Arguably fraud is not the main issue here however: the issue is more that mistakes creep in, and the programmers around the table agreed that depending on the level of complexity it will be exceedingly difficult to write code that performs well under all possible edge scenarios. As an example we discussed securitisations (and in particular the master trust structures favoured by many UK banks pre-crisis) that were of a mind-boggling complexity which made it impossible to understand all edge cases.
An interesting idea emerged there, triggered by one participant remembering that the SEC apparently had at one point asked for securitisation waterfall in Python rather than in legalese. The idea is that indeed in some instances the code should be the contract. To make this a bit more precise: of course the legal contract prevails (there is no way around this within the legal system) but the contract could simply stipulate that the payments are whatever the attached model says they are. There are a few issues to consider: for example, the code execution could fail and lead to runtime errors, or the outputs could contradict existing law (eg, in many jurisdictions entities are no longer authorised to make payments when bankruptcy is probable). Also it is probably a good idea to specify a runtime on which the code is to be executed, lest one side say creates a runtime that say exchanges ‘+’ with ‘-’ and bases its claim on this.
The conclusions that could be drawn from the ensuing discussions were as follows
- Smart contracts are not contracts (some people also suggested they are not smart), and they generally need to be embedded within a wider governing contract that is “running on the legal runtime”, and that in case of discrepancy prevails
- In some very specific cases (auto-execution, anonymous or out-of-reach participants, …), smart-runtime-only contracts are possible, but not necessarily desirable, because if things go wrong there is no recourse through the usual (‘legal’) means (there are no runtime-errors that would lead to uncertain outputs in the legal runtime: everything gets resolved, albeit possibly at a very high cost, and not in line with the expectations of all participants at contracting time)

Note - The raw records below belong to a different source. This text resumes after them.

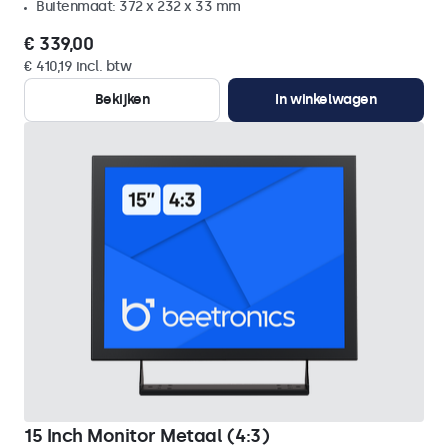
Buitenmaat: 372 x 232 x 33 mm
€ 339,00
€ 410,19 incl. btw
Bekijken
In winkelwagen
15 Inch Monitor Metaal (4:3)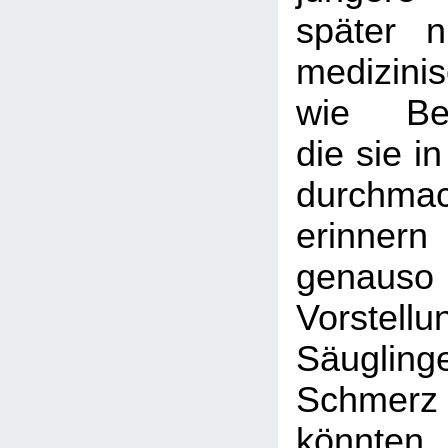
später 
medizini
wie Bes
die sie i
durchma
erinne
genau
Vorste
Säugli
Schme
könnten,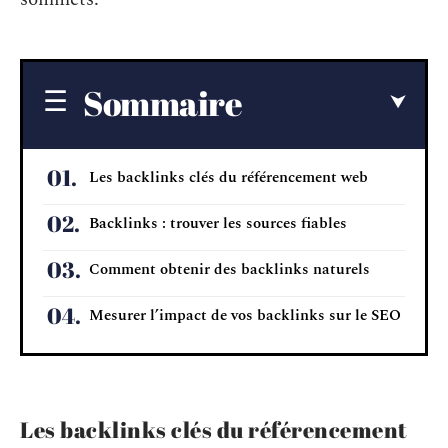
Sommaire
Les backlinks clés du référencement web
Backlinks : trouver les sources fiables
Comment obtenir des backlinks naturels
Mesurer l’impact de vos backlinks sur le SEO
Les backlinks clés du référencement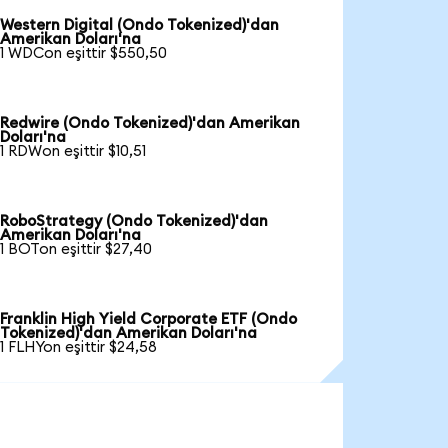
Western Digital (Ondo Tokenized)'dan
Amerikan Doları'na
1 WDCon eşittir $550,50
Redwire (Ondo Tokenized)'dan Amerikan
Doları'na
1 RDWon eşittir $10,51
RoboStrategy (Ondo Tokenized)'dan
Amerikan Doları'na
1 BOTon eşittir $27,40
Franklin High Yield Corporate ETF (Ondo
Tokenized)'dan Amerikan Doları'na
1 FLHYon eşittir $24,58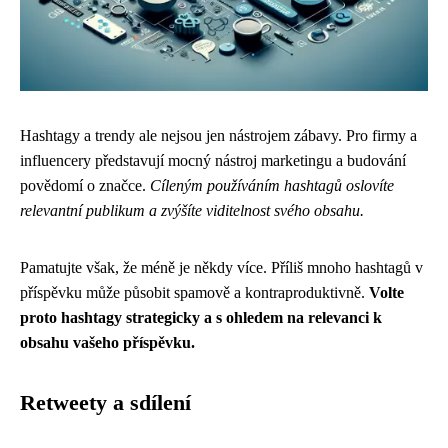
Hashtagy a trendy ale nejsou jen nástrojem zábavy. Pro firmy a
influencery představují mocný nástroj marketingu a budování
povědomí o značce.
Cíleným používáním hashtagů oslovíte
relevantní publikum a zvýšíte viditelnost svého obsahu.
Pamatujte však, že méně je někdy více. Příliš mnoho hashtagů v
příspěvku může působit spamově a kontraproduktivně.
Volte
proto hashtagy strategicky a s ohledem na relevanci k
obsahu vašeho příspěvku.
Retweety a sdílení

- Verifying that a smart contract does what it is meant to do can be extremely complicated; also it is generally outside the capabilities of the business person for whom this contract has been created, so it is crucial to have trusted programmers that can do the translation (a proper SDK/IDE and testing environment, as well as a very tight deployment procedure, also helps)
- Despite of the above, there is a wide range of possible use cases that are simple enough for the smart contract algorithms to be verified with certainty (the example was a team deciding upon their bonus distribution using a voting mechanism related to a smart contract)
- In some cases, the ‘smart’ form of the contract might be more easily verified than the ‘legalese’ form, an example being the exact definition of the payments waterfall in a complex securitisation transaction. Also — as experienced recently in the securitisation — legal contracts can contain contradictory clauses making the output undefined (or rather, to be inferred by the ‘legal runtime’ which is a costly exercise). Whilst runtime errors can occur in smart contract code as well, with the right tools they are easier to prevent in smart contracts than in legal contracts
- If external data is pulled in (eg, closing price of SPX) this adds additional complexity when compared to the ‘endogenous’ case where all data is produced by the contracting parties (see the previous ‘team bonus’ case)
In conclusion: smart contracts are an exciting area of development, provided they are properly integrated into the applicable legal framework. However, depending on complexity, creating smart contracts that perform as the business people intended can be a challenged. This challenge is mitigated when there is a well designed recourse to an overarching “legal runtime”.